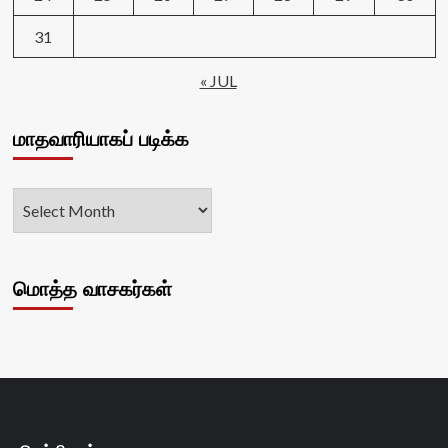
31
« JUL
மாதவாரியாகப் படிக்க
மொத்த வாசகர்கள்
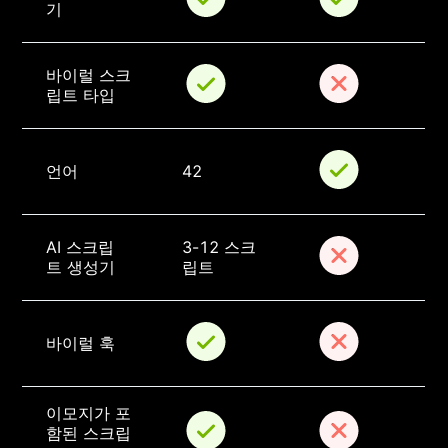
기
바이럴 스크
립트 타입
언어
42
AI 스크립
3-12 스크
트 생성기
립트
바이럴 훅
이모지가 포
함된 스크립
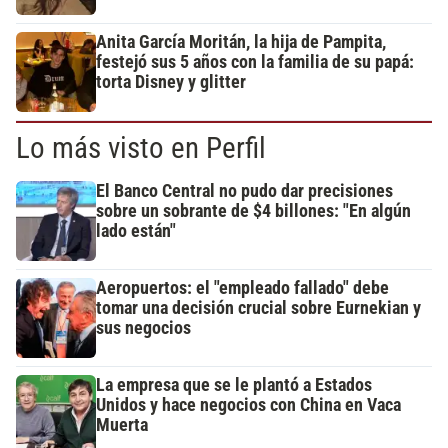
Anita García Moritán, la hija de Pampita,
festejó sus 5 años con la familia de su papá:
torta Disney y glitter
Lo más visto en Perfil
El Banco Central no pudo dar precisiones
sobre un sobrante de $4 billones: "En algún
lado están"
Aeropuertos: el "empleado fallado" debe
tomar una decisión crucial sobre Eurnekian y
sus negocios
La empresa que se le plantó a Estados
Unidos y hace negocios con China en Vaca
Muerta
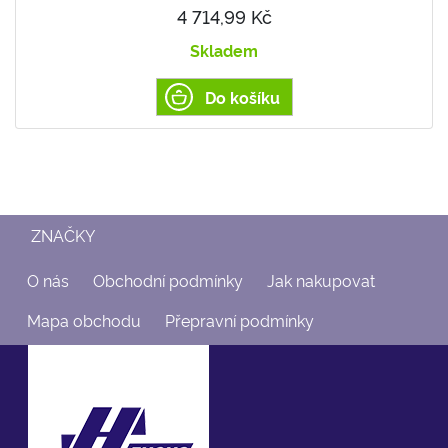
4 714,99 Kč
Skladem
Do košíku
ZNAČKY
O nás
Obchodní podmínky
Jak nakupovat
Mapa obchodu
Přepravní podmínky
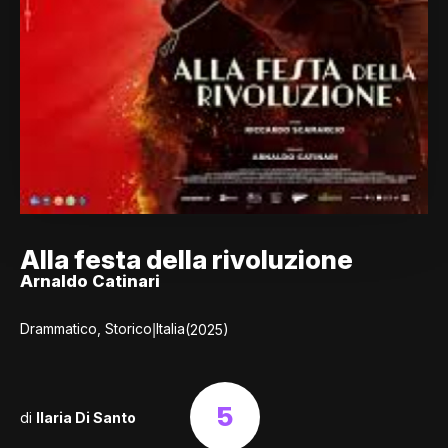
Alla festa della rivoluzione
Arnaldo Catinari
|
Drammatico, Storico
Italia
(2025)
5
di
Ilaria Di Santo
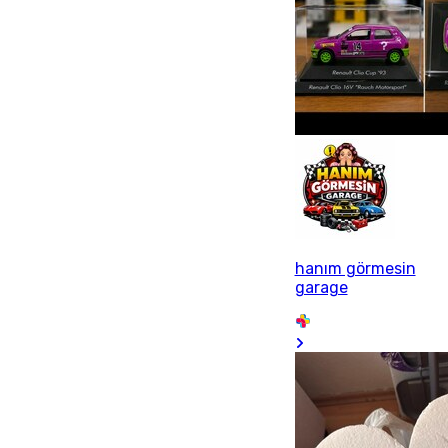
hanım görmesin
garage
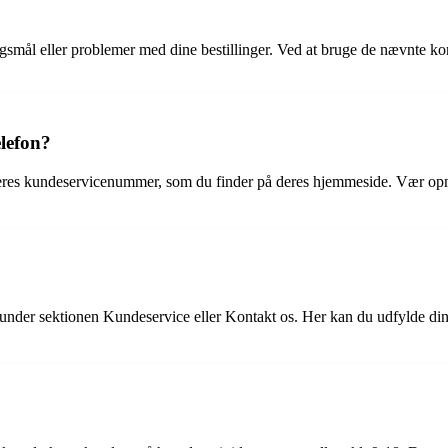
smål eller problemer med dine bestillinger. Ved at bruge de nævnte kon
lefon?
 deres kundeservicenummer, som du finder på deres hjemmeside. Vær op
nder sektionen Kundeservice eller Kontakt os. Her kan du udfylde dine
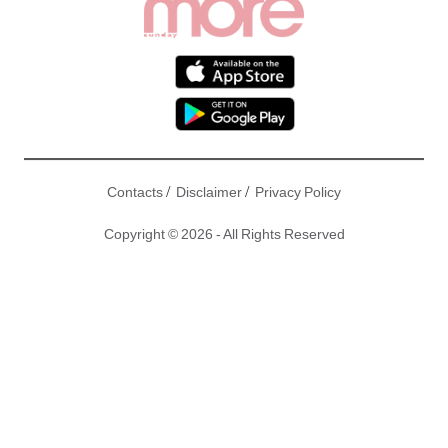
/
/
Contacts
Disclaimer
Privacy Policy
Copyright © 2026 - All Rights Reserved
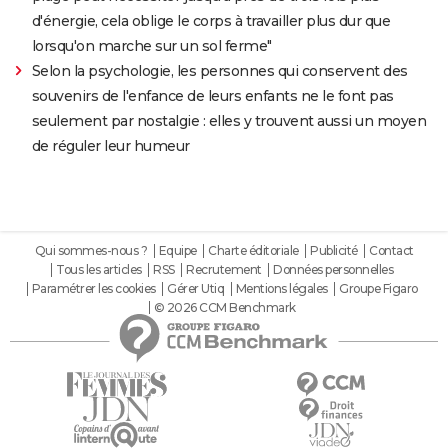
d'énergie, cela oblige le corps à travailler plus dur que
lorsqu'on marche sur un sol ferme"
Selon la psychologie, les personnes qui conservent des
souvenirs de l'enfance de leurs enfants ne le font pas
seulement par nostalgie : elles y trouvent aussi un moyen
de réguler leur humeur
Qui sommes-nous ?
Equipe
Charte éditoriale
Publicité
Contact
Tous les articles
RSS
Recrutement
Données personnelles
Paramétrer les cookies
Gérer Utiq
Mentions légales
Groupe Figaro
© 2026 CCM Benchmark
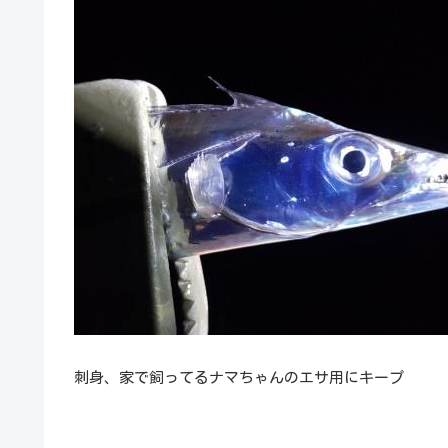
刺身、家で飼ってるナマちゃんのエサ用にキープ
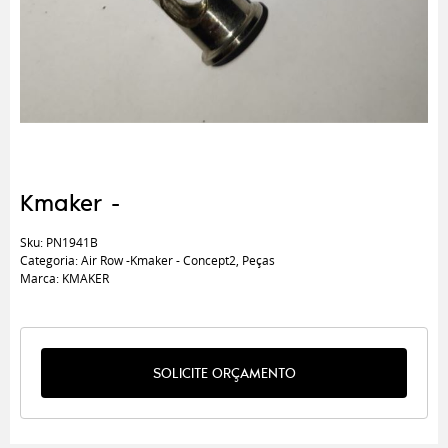
Kmaker -
Sku:
PN1941B
Categoria:
Air Row -Kmaker - Concept2
,
Peças
Marca:
KMAKER
SOLICITE ORÇAMENTO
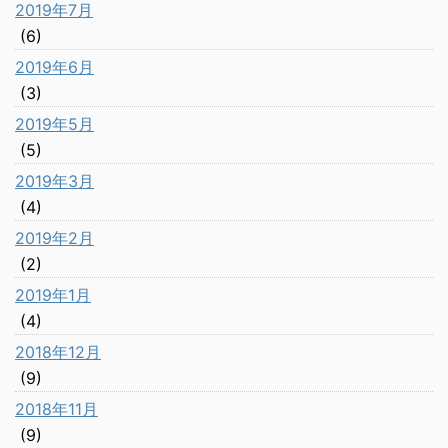
2019年7月
(6)
2019年6月
(3)
2019年5月
(5)
2019年3月
(4)
2019年2月
(2)
2019年1月
(4)
2018年12月
(9)
2018年11月
(9)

________

- Prompt
Wherever a line in the data above holds the word "negocios", copy that line.

- Task answer
sus negocios
Unidos y hace negocios con China en Vaca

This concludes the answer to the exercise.